Here it is doing the dash. I was amazed the photo came out decent :lol: you can see Vida's black foot on the left bottom side


----------



## booner (Aug 17, 2008)

how cool! and what a good girl!


----------



## english_rider144 (Sep 12, 2008)

there so odd looking  Shes such a good girl though.


----------



## smrobs (Jul 30, 2008)

Gotta love interaction with the wilder side of nature. Armadillos, porcupines, turkeys, and even deer are cool but I can't stand skunks. lol


----------



## Vidaloco (Sep 14, 2007)

We ran across 5-6 of the armadillos. I'm amazed at how quickly they can move. We saw 5 bald eagles which is always a thrill to me. They winter here so they're only around for a few months of the year.


----------



## iridehorses (Oct 22, 2007)

That is a good horse! I would hate to find out what Bobo would have done.

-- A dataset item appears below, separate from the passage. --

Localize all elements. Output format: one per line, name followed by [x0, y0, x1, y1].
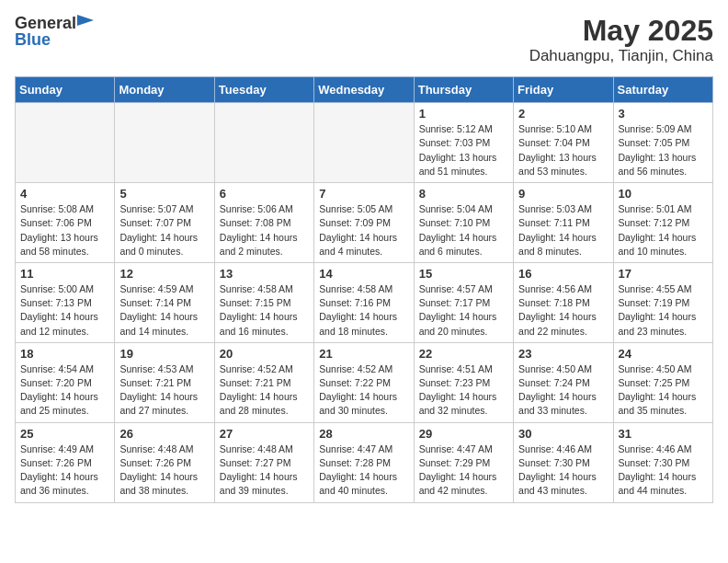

BTW, I never knew that armadillos were that far north.


----------



## farmpony84 (Apr 21, 2008)

my mom says armadillos arent real. when we lived in texas all we ever saw were dead armadillos on the side of the rode. one ran past us at disney once but she says it was a mechanical prop......


----------



## Vidaloco (Sep 14, 2007)

farmpony84 said:


> my mom says armadillos arent real. when we lived in texas all we ever saw were dead armadillos on the side of the rode. one ran past us at disney once but she says it was a mechanical prop......


We have some friends who play a game called "Dilla" when they're on a road trip with the kids. Points for every dead armadillo and points taken away if its tire retread instead :lol:

Iride- I think their habitat has moved. When we first moved to Kansas I never saw them. Now they are common.


----------



## farmpony84 (Apr 21, 2008)

WE PLAYED THAT GAME!

Dead Armadilla and Dead tire! Dead tire lost points.... yep... that was the game!


----------



## my2geldings (Feb 18, 2008)

Very cute horse eh. Got to love those moments when they trust you and behave themselves. Great pics


----------



## Vidaloco (Sep 14, 2007)

farmpony84 said:


> WE PLAYED THAT GAME!
> 
> Dead Armadilla and Dead tire! Dead tire lost points.... yep... that was the game!


Wow, small world huh?


----------



## farmpony84 (Apr 21, 2008)

lol... i thought my family was just wierd... now I know... there are others!


----------